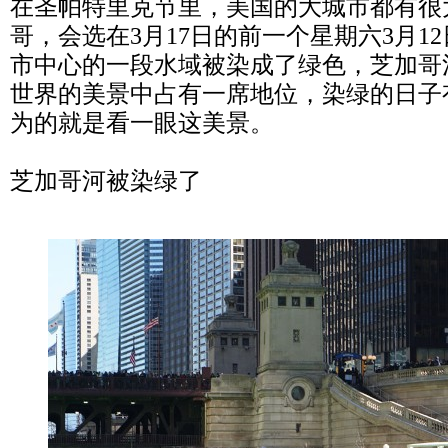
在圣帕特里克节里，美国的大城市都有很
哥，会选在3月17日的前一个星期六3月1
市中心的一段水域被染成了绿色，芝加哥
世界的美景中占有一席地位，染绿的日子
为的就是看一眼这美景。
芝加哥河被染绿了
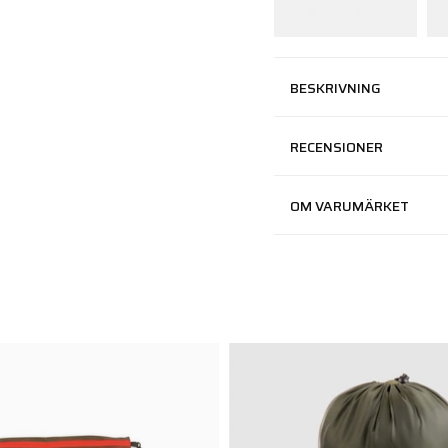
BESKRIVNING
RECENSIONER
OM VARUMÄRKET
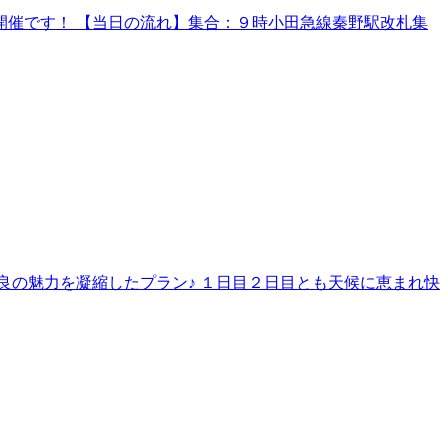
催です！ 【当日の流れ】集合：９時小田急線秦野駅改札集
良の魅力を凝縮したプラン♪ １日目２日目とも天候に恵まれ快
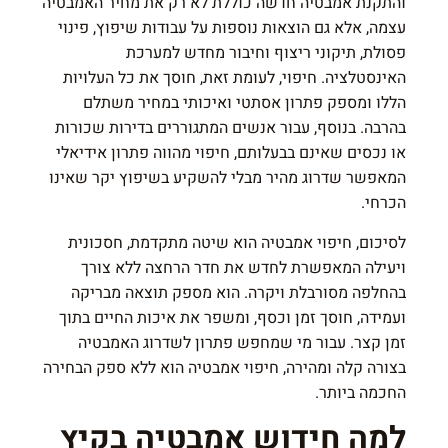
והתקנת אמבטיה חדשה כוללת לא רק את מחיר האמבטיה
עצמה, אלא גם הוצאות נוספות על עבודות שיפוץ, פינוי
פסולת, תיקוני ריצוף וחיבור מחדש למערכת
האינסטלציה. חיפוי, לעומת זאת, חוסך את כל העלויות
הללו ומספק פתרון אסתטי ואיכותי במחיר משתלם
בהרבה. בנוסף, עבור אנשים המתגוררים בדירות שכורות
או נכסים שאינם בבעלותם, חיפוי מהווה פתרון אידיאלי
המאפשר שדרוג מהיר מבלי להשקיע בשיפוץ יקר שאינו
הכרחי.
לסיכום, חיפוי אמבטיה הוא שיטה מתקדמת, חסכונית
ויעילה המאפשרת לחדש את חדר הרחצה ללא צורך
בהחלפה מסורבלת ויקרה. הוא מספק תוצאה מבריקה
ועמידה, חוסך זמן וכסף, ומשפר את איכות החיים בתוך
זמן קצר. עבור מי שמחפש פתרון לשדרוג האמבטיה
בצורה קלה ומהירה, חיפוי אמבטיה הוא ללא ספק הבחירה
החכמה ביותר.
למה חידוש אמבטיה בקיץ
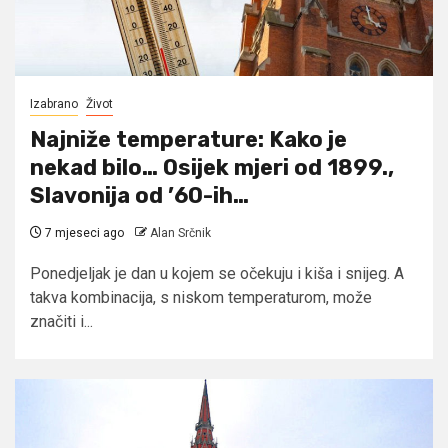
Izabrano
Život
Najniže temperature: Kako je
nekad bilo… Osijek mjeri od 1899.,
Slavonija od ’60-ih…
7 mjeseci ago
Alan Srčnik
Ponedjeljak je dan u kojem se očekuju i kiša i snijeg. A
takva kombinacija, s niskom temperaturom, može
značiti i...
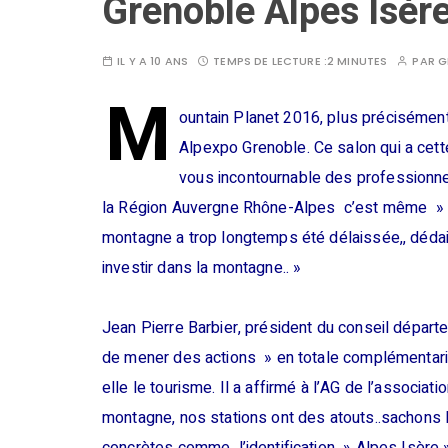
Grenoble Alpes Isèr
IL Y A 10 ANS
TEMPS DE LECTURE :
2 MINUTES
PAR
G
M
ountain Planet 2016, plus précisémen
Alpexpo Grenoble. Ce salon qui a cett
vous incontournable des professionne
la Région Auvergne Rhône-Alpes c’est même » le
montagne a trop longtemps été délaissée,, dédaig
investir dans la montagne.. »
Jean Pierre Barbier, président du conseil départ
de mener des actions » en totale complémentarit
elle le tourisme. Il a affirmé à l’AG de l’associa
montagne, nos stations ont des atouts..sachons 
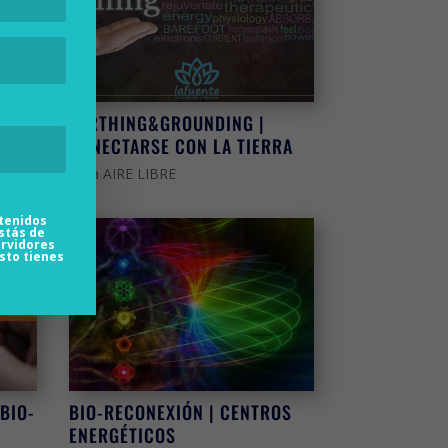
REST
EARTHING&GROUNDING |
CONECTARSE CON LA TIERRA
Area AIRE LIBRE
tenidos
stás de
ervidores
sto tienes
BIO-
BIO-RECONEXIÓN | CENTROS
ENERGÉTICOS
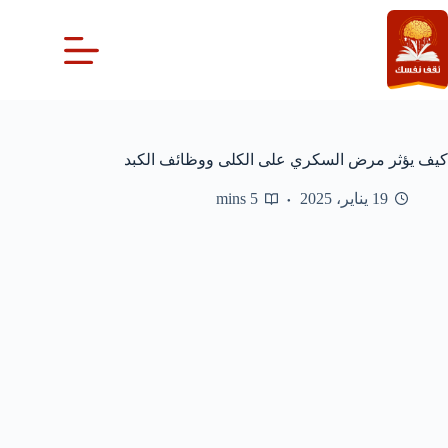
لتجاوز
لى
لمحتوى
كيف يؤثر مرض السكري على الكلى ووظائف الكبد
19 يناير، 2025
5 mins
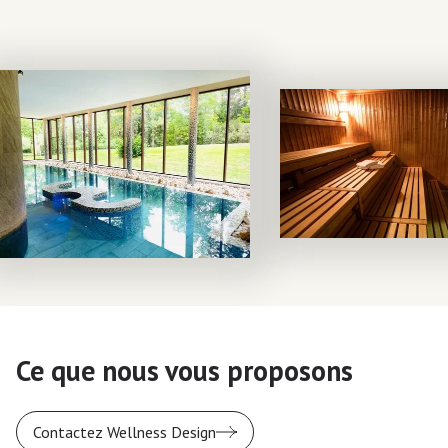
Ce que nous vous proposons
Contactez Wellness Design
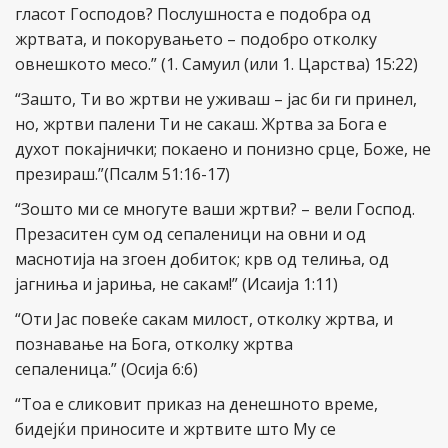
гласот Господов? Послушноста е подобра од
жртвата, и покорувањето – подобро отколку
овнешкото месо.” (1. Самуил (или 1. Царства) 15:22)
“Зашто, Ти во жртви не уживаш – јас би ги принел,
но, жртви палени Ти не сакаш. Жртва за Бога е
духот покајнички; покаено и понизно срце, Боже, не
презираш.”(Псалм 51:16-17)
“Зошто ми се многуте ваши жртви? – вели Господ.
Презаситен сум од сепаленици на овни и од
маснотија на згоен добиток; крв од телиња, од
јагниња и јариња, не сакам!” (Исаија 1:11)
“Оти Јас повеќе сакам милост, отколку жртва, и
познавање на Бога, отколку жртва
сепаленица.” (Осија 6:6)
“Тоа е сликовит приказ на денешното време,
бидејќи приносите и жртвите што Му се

## [Work task]
Find every line in the records that contains the word "отколку"; copy those lines.

## [Output]
жртвата, и покорувањето – подобро отколку
“Оти Јас повеќе сакам милост, отколку жртва, и
познавање на Бога, отколку жртва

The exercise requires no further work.